Back from 2011, appearing on Blackbird. 

There is so much to love in this poem. How Dawson creates its voice and persona. How she builds narrative, setting, and tone through hints and telling details rather than exposition (she excels at this in all of her work). How she begins with an all-but-inconsequential pondering of the sounds of language–a casual, playful, unselfconscious remark that you just don’t expect to find in a poem. How she closes with a devastating metaphor that brings you (along with the speaker) down to your knees (and with a nod to Whitman, as well). How she does this:

Damn all Octobers, sin,
Forgiveness. Dam the streams until
Oceans of buried brothers spill
Like grief beneath the skin

Of rivers. […]

Happy Birthday to the Upstart Crow!

Today is the birthday of William Shakespeare. Yves Bonnefoy has written a letter to Shakespeare, which you can read over at the Fortnightly Review. I found it very absorbing indeed, a richly textured piece of imaginative criticism. Here’s a passage where I felt sparks flying: “This stage with nothing but itself–this metaphysical place, in short–mirrors the dimensions of the hope we peg to language. It offers itself unreservedly to what is sought by poets, always much more than the letter of their work. It permits us to glimpse what is unsayable in their perception of the world, or hidden in their relation to themselves: two things that are inexpressible. Their conjunction, their mutual consumption, is the event of poetry….”

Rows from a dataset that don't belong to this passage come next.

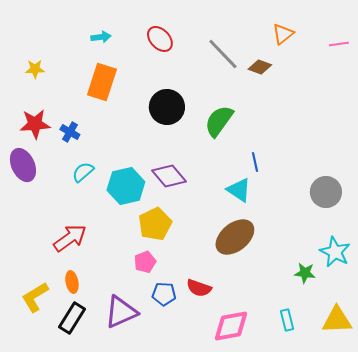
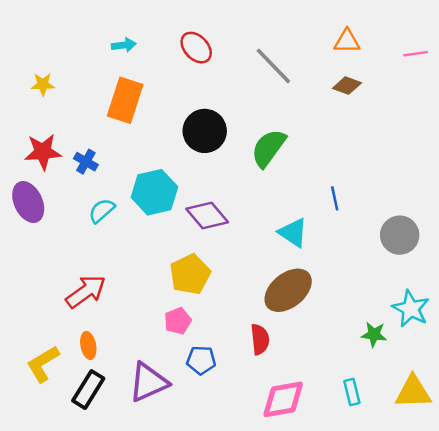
orange triangle: (283, 34) -> (347, 41), turned 40
brown diamond: (260, 67) -> (347, 86), moved
blue line: (255, 162) -> (335, 198), moved
cyan hexagon: (126, 186) -> (154, 192), moved
red semicircle: (199, 288) -> (260, 339), moved, turned -115

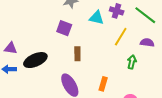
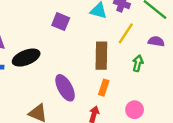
brown rectangle: (77, 54) -> (101, 56), moved, size x1.6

That’s just a little taste. I promise you, this piece will absorb you completely.

“First Born, Last Born” by A.E. Stallings

Check this out, over at Unsplendid. 

What I love about this poem is its perfect combination of wit and poignancy. Cleverness is often called out as a weakness in poems, either because it detracts from the communication of feeling or because the critic derides it as a matter of course. I don’t know what to say to the critic who will stomach no wit whatsoever, but I can say that, in the case of this poem, wit and sentiment perform a breathtaking balancing act. Phrases like “Your firsts were first” might be too clever without the balance provided by “We bit our lips if you were ever slow/to reach some milestone….” Conversely, if all the poem had to offer was this lip-biting, without the biblical allusions of “In the beginning” and “Your alphas are omegas”–it would perhaps descend into mawkishness. I’ve been a fan of Stallings since her debut collection, Archaic Smile, and this sonnet is a beautiful addition to her work.

“The Millihelen” by Matthew Olzmann

I would like to launch this blog by sharing a poem about the launching of ships. Several of my friends on Facebook shared this poem yesterday, and I have been reading it over and over. I love how it takes a little fragment of the linguistic whirlwind that is our current cultural climate (an entry from Urban Dictionary!) and expounds upon it, expanding it from clever shard of language into a whole world all its own. On top of that, Olzmann manages to employ Achilles, Odysseus, and the gang without resorting to a tired repetition of the same old stories. My favorite moment in the poem: “it sails/straight out of history into a night so unknowable,/not even the blind eyes of Homer can guess where it will land.” That, to me, is pure ars poetica. Sailing into the unknown.